I was wide awake at one o’clock in the morning, thinking of all the wondrous things I could do on this bonus day off. I was still awake at six o’clock, ticking off activities to fill this special day. Sixty-five years old is a pretty big milestone, and deserving of some kind of notice.

I could watch the sun rise! Maybe I’d bring the dogs, a thermos and a book down to Iron Ore Bay, and spend the morning on the Lake Michigan shore. Perhaps I’d spend this entire day in the studio making art. Maybe I’d mow the whole lawn…in this one day, rather than four or five evenings after work…so the yard would be something to be proud of. Or I could tackle any number of cleaning projects I never seem to have time for. I could take myself out to lunch, and drink a glass of wine right in the middle of the day, and read for as long as I wanted. I could take a really long walk…

Turns out, I did none of these things.

At 6:30 this morning – just about the time my mother and I were together busy with my birth sixty-five years ago – I decided I was hungry.  I made an egg and two pieces of toast, then, belly full, concluded that I could probably fall asleep if I tried. I snoozed on the couch until almost ten o’clock.

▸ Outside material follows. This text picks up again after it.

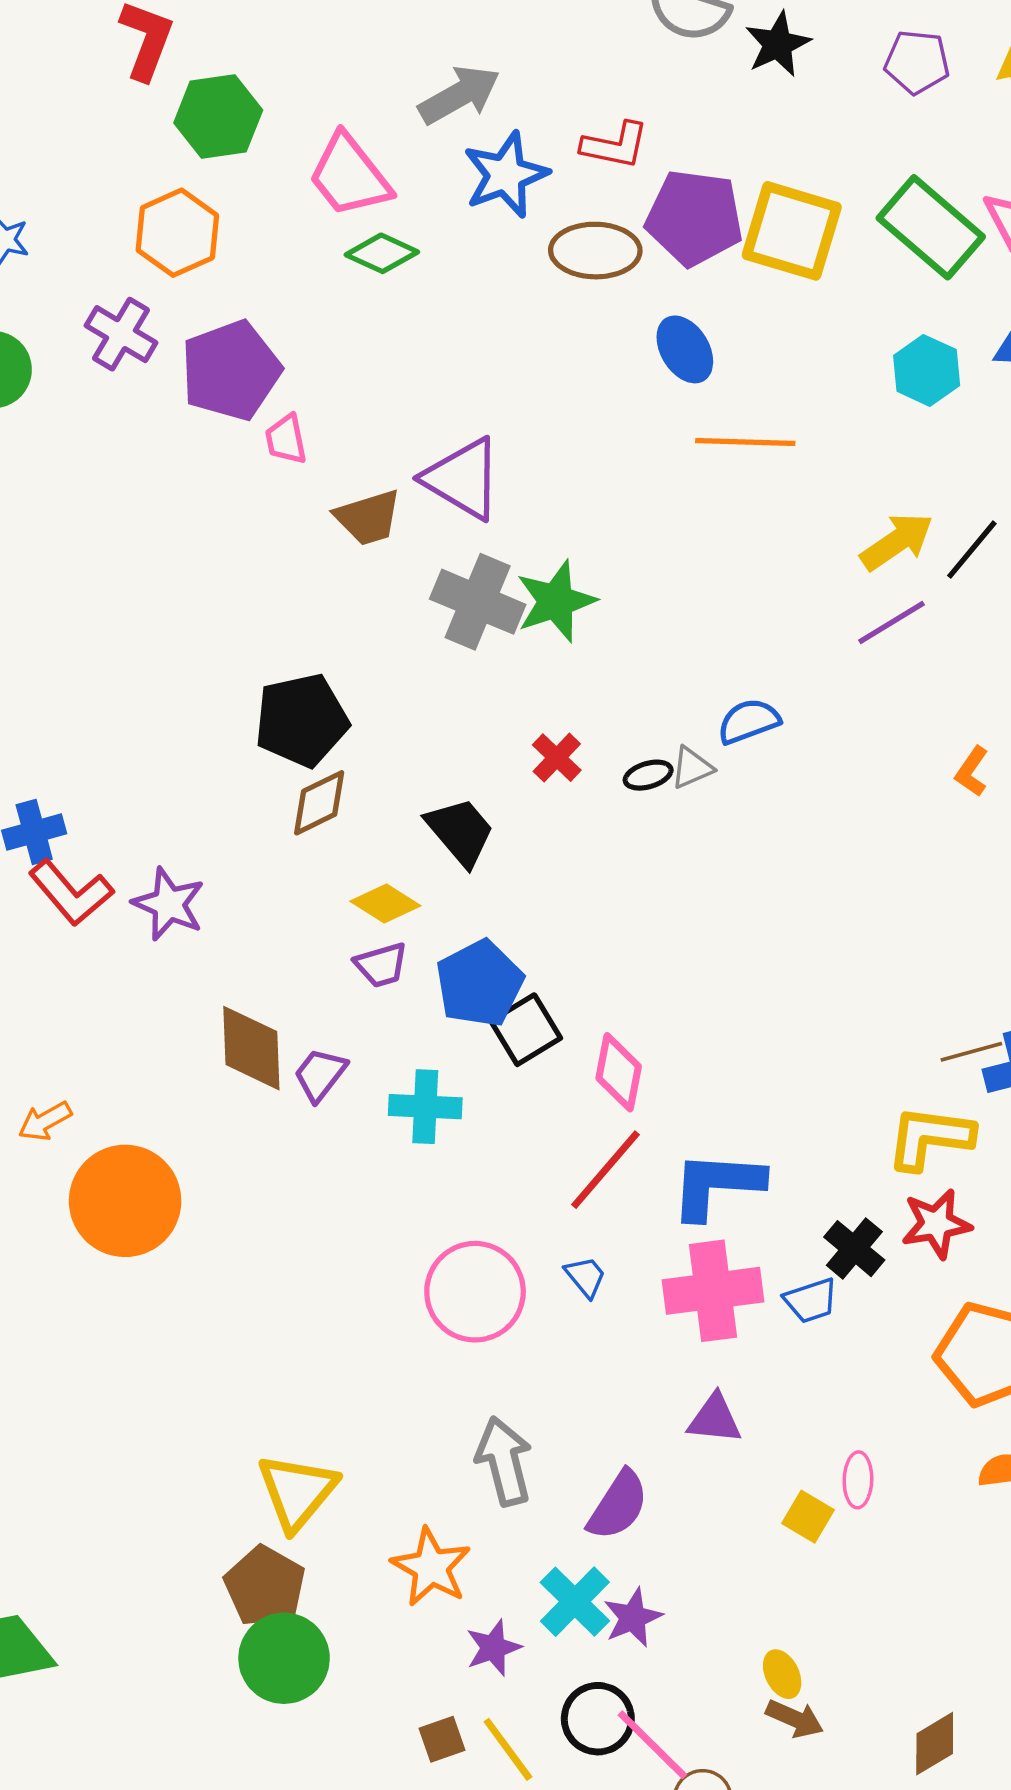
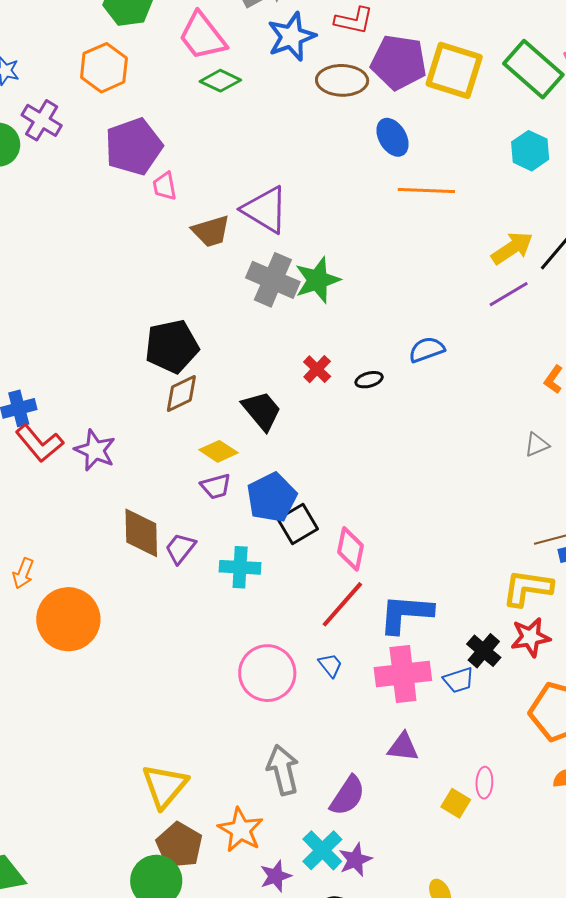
purple cross: (121, 334) -> (42, 120), moved
gray triangle: (692, 768) -> (537, 445), moved
orange arrow: (45, 1121) -> (23, 573), turned -40
brown pentagon: (265, 1586) -> (179, 845), moved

Lack of rest led to lack of ambition. Pajamas were comfortable; coffee was plentiful. With a hostage-taking stand-off in North Carolina, a hurricane closing in on Texas, and all the usual madness in Washington D.C., there was plenty of news to keep up with. In between news cycles, I buoyed my spirits by reading the birthday greetings on my Facebook page.

I went to town in the afternoon to pick up a couple packages. I brought the dogs along for the ride. I picked beans, peas and tomatoes from the garden, burned papers, and did one load of wash.

I enjoyed long conversations with – in order of occurrence – my daughter Jen, my best-friend Linda, my sister Brenda, and my daughter Kate. I made a nice dinner. I’m going to bed early. It was a wonderful, lazy birthday…a time-out from everything!